Черт! Уж лучше бы ему переломали все конечности – с физической болью он бы справился, но терпеть душевную, что разрывала его изнутри, вспарывала вены своими стенаниями София – выше всяких сил. Она вытворяла такие болевые приемы с его ментальным телом – молокососы с прошедших адовых боев нервно топчутся в сторонке. Больше не имея сил терпеть, он рывком поднял ее на ноги и усадил на свои колени, наплевав на режущую боль в ребрах и ноющую во всем теле. Стиснул ее щеки в своих лапищах и вынудил смотреть на него:
– Ты – моя! Я никуда тебя не отпущу, слышишь?! Твое трагичное прошлое навсегда останется с тобой, от него не избавиться, оно – часть тебя, но я принимаю тебя такую всю, целиком и без остатка! Тебе не за что просить у меня прощения! И даже зная, какие злоключения ты пережила в детстве, какие тяжелые испытания ты прошла, а главное, пережила, какие удары судьбы ты вынесла, со всем этим ты – моя, я не изменю своего отношения к тебе. Именно твое прошлое сделало тебя такой сильной женщиной, которую я с гордостью могу назвать
София смотрела на него, но не видела – слезы застилали ей глаза. Внимала его словам и пыталась понять суть, принять их. Хотела что-то ответить, но слезы душили ее, не позволяя вымолвить ни слова. Ян прижал ее голову к своему плечу:
– Поплачь, милая. Теперь можно. Теперь все можно.

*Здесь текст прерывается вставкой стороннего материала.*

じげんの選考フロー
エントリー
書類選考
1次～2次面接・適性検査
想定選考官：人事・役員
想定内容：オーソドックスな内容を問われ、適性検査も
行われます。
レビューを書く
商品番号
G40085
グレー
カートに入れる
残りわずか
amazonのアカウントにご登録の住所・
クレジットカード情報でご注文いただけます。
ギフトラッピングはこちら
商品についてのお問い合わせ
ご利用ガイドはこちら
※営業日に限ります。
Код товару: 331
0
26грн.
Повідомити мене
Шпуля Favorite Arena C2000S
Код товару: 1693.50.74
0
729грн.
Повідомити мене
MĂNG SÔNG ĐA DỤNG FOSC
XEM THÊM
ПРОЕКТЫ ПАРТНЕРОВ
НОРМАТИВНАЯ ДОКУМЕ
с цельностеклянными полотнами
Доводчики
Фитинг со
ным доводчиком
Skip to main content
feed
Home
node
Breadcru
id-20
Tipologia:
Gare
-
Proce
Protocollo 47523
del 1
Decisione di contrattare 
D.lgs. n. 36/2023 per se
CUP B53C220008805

Она зашлась в неудержимых рыданиях, которые все нутро наизнанку выворачивали. Словно душу омывала своими слезами, ими же очищая. Слезы мешали дышать, глотать, ее всю трясло. Рыдания взахлеб переходили в вой и скулеж, потом снова в рев в полный голос, больше не сдерживаясь, не стесняясь, потому что по-другому не могла, физически не получалось.

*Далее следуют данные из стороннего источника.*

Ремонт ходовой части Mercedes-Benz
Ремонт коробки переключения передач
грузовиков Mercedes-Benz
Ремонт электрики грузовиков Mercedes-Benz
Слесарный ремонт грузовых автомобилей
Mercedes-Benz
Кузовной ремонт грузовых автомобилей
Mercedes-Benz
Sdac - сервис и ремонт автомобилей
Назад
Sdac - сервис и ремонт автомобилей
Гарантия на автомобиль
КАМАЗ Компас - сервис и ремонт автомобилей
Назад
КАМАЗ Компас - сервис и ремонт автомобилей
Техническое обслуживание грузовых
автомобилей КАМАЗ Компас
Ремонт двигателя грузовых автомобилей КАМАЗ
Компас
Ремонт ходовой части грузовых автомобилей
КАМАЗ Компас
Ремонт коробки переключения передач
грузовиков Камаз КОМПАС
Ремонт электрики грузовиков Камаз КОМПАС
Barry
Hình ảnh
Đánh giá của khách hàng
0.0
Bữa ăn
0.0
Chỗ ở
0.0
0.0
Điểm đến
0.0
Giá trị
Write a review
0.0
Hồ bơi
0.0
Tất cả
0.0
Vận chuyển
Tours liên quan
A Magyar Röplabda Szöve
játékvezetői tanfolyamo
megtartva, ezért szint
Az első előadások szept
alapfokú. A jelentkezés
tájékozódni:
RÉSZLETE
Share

Ян прикрыл глаз и откинул голову на спинку кресла, пережидая бурю. Когда рыдания стихали, он прижимался разбитыми губами к ее макушке и гладил по волосам. Когда снова усиливались, он еще крепче прижимал ее к себе, стараясь облегчить ее страдания, помочь справиться, взять на себя часть ее боли, а главное – дать веру, что он ее не бросит, не оставит. Ни за что. Никогда.
Спустя много времени, она начала успокаиваться.

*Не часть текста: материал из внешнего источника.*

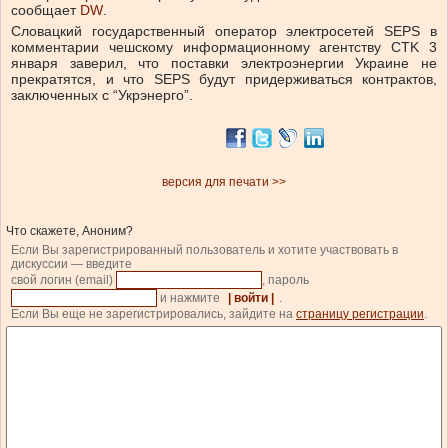
сообщает
DW
.
Словацкий государственный оператор электросетей SEPS в
комментарии чешскому информационному агентству CTK 3
января заверил, что поставки электроэнергии Украине не
прекратятся, и что SEPS будут придерживаться контрактов,
заключенных с “Укрэнерго”.
версия для печати >>
Что скажете, Аноним?
Если Вы зарегистрированный пользователь и хотите участвовать в
дискуссии — введите
свой логин (email)
, пароль
и нажмите
| войти |
.
Если Вы еще не зарегистрировались, зайдите на
страницу регистрации
.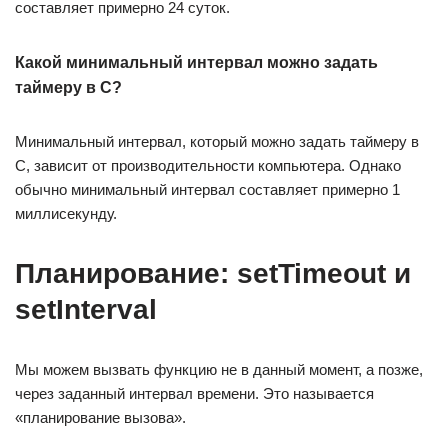
составляет примерно 24 суток.
Какой минимальный интервал можно задать
таймеру в С?
Минимальный интервал, который можно задать таймеру в
С, зависит от производительности компьютера. Однако
обычно минимальный интервал составляет примерно 1
миллисекунду.
Планирование: setTimeout и
setInterval
Мы можем вызвать функцию не в данный момент, а позже,
через заданный интервал времени. Это называется
«планирование вызова».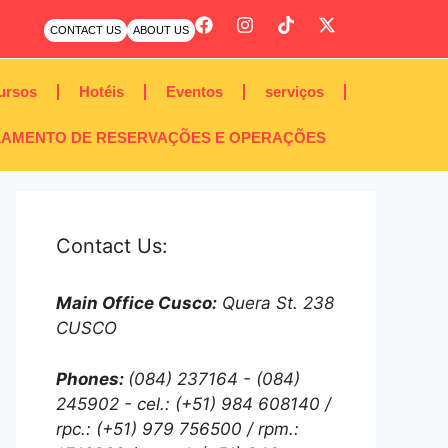
CONTACT US
ABOUT US
ursos
Hotéis
Eventos
serviços
AMENTO DE RESERVAÇÕES E OPERAÇÕES
Contact Us:
Main Office Cusco:
Quera St. 238
CUSCO
Phones:
(084) 237164 - (084)
245902 - cel.: (+51) 984 608140 /
rpc.: (+51) 979 756500 / rpm.: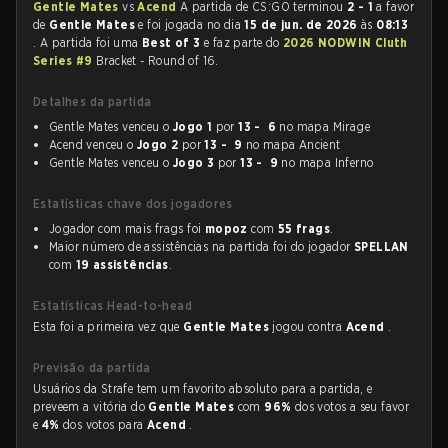
Gentle Mates
vs
Acend
A partida de CS:GO terminou
2 - 1
a favor
de
Gentle Mates
e foi jogada no dia
15 de jun. de 2026
às
08:13
. A partida foi uma
Best of 3
e faz parte do
2026 NODWIN Cluth
Series #9
Bracket - Round of 16.
Detalhes da partida
Gentle Mates venceu o
Jogo 1
por
13 - 6
no mapa Mirage
Acend venceu o
Jogo 2
por
13 - 9
no mapa Ancient
Gentle Mates venceu o
Jogo 3
por
13 - 9
no mapa Inferno
Estatísticas chave dos jogadores
Jogador com mais frags foi
mopoz
com
55 frags
.
Maior número de assistências na partida foi do jogador
SPELLAN
com
19 assistências
.
Estatísticas Head-to-head
Esta foi a primeira vez que
Gentle Mates
jogou contra
Acend
.
Previsão da partida
Usuários da Strafe tem um favorito absoluto para a partida, e
preveem a vitória do
Gentle Mates
com
96%
dos votos a seu favor
e
4%
dos votos para
Acend
.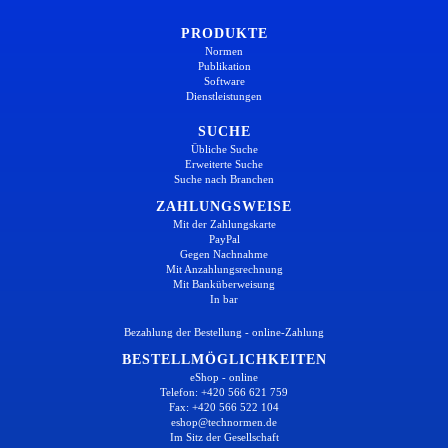
PRODUKTE
Normen
Publikation
Software
Dienstleistungen
SUCHE
Übliche Suche
Erweiterte Suche
Suche nach Branchen
ZAHLUNGSWEISE
Mit der Zahlungskarte
PayPal
Gegen Nachnahme
Mit Anzahlungsrechnung
Mit Banküberweisung
In bar
Bezahlung der Bestellung - online-Zahlung
BESTELLMÖGLICHKEITEN
eShop - online
Telefon: +420 566 621 759
Fax: +420 566 522 104
eshop@technormen.de
Im Sitz der Gesellschaft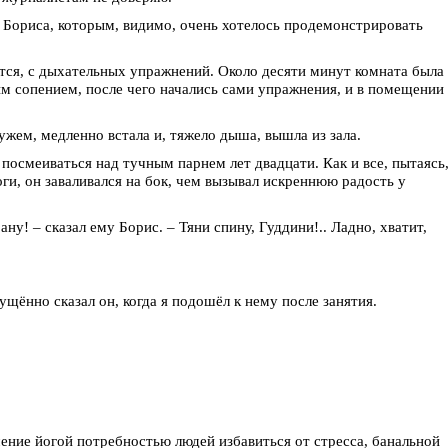
 Бориса, которым, видимо, очень хотелось продемонстрировать
ится, с дыхательных упражнений. Около десяти минут комната была
 сопением, после чего начались сами упражнения, и в помещении
жем, медленно встала и, тяжело дыша, вышла из зала.
 посмеиваться над тучным парнем лет двадцати. Как и все, пытаясь
оги, он заваливался на бок, чем вызывал искреннюю радость у
ну! – сказал ему Борис. – Тяни спину, Гуддини!.. Ладно, хватит,
ущённо сказал он, когда я подошёл к нему после занятия.
ение йогой потребностью людей избавиться от стресса, банальной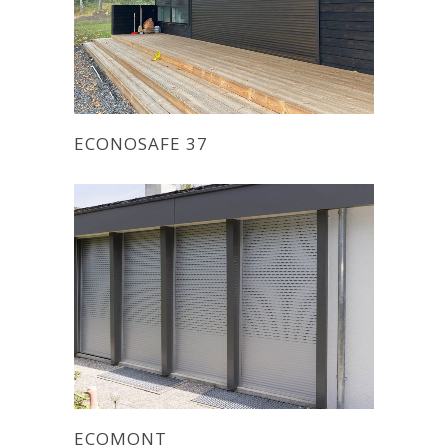
ECONOSAFE 37
ECOMONT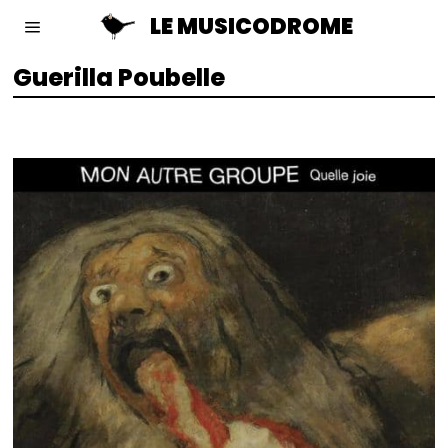
LE MUSICODROME
Guerilla Poubelle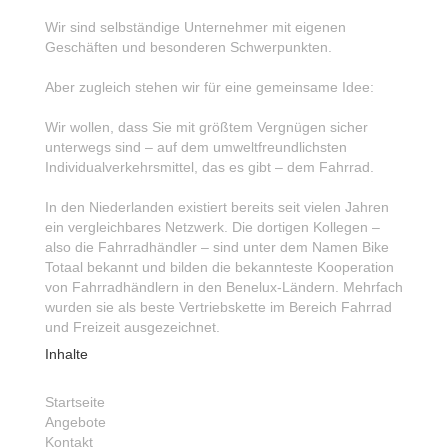
Wir sind selbständige Unternehmer mit eigenen
Geschäften und besonderen Schwerpunkten.
Aber zugleich stehen wir für eine gemeinsame Idee:
Wir wollen, dass Sie mit größtem Vergnügen sicher
unterwegs sind – auf dem umweltfreundlichsten
Individualverkehrsmittel, das es gibt – dem Fahrrad.
In den Niederlanden existiert bereits seit vielen Jahren
ein vergleichbares Netzwerk. Die dortigen Kollegen –
also die Fahrradhändler – sind unter dem Namen Bike
Totaal bekannt und bilden die bekannteste Kooperation
von Fahrradhändlern in den Benelux-Ländern. Mehrfach
wurden sie als beste Vertriebskette im Bereich Fahrrad
und Freizeit ausgezeichnet.
Inhalte
Startseite
Angebote
Kontakt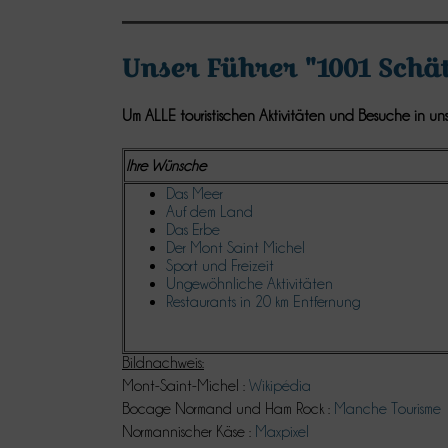
Unser Führer "1001 Schät
Um ALLE touristischen Aktivitäten und Besuche in u
Ihre Wünsche
Das Meer
Auf dem Land
Das Erbe
Der Mont Saint Michel
Sport und Freizeit
Ungewöhnliche Aktivitäten
Restaurants in 20 km Entfernung
Bildnachweis:
Mont-Saint-Michel :
Wikipédia
Bocage Normand und Ham Rock :
Manche Tourisme
Normannischer Käse :
Maxpixel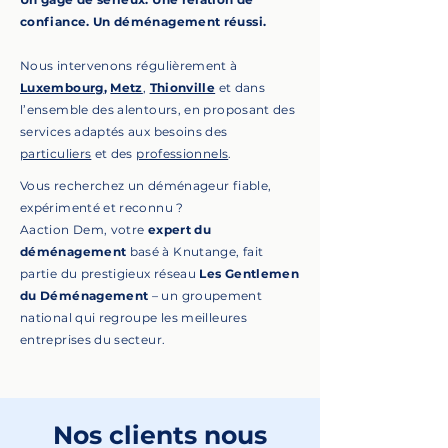
confiance. Un déménagement réussi.
Nous intervenons régulièrement à
Luxembourg
,
Metz
,
Thionville
et dans
l’ensemble des alentours, en proposant des
services adaptés aux besoins des
particuliers
et des
professionnels
.
Vous recherchez un déménageur fiable,
expérimenté et reconnu ?
Aaction Dem
, votre
expert du
déménagement
basé à Knutange, fait
partie du prestigieux réseau
Les Gentlemen
du Déménagement
– un groupement
national qui regroupe les meilleures
entreprises du secteur.
Nos clients nous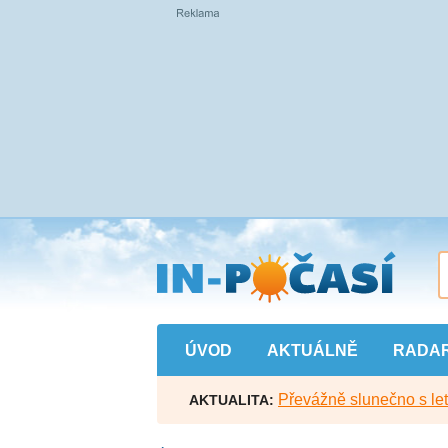
Přejít
na
hlavní
obsah
ÚVOD
AKTUÁLNĚ
RADA
Převážně slunečno s let
AKTUALITA: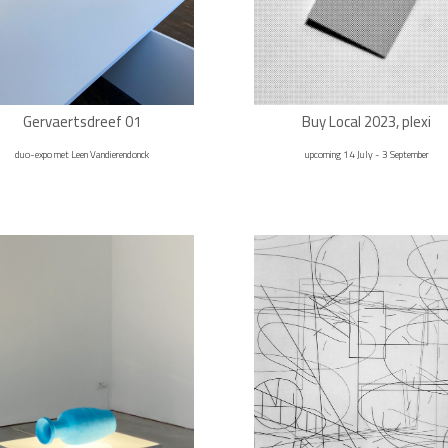
Gervaertsdreef 01
Buy Local 2023, plexi
duo-expo met Leen Vandierendonck
upcoming 14 July - 3 September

– Мое настоящее имя, которым нарекла меня мамочка – Варя. Варвара. Папа называл меня Варенька – душа моя. Я была единственным ребенком в семье. Родители души во мне не чаяли: баловали, как могли, купали в своей любви и ласке…
София углубилась в воспоминания. Голос звенел от слез, слова обрывались икотой, а она продолжала посвящать Яна в истории из далекого детства.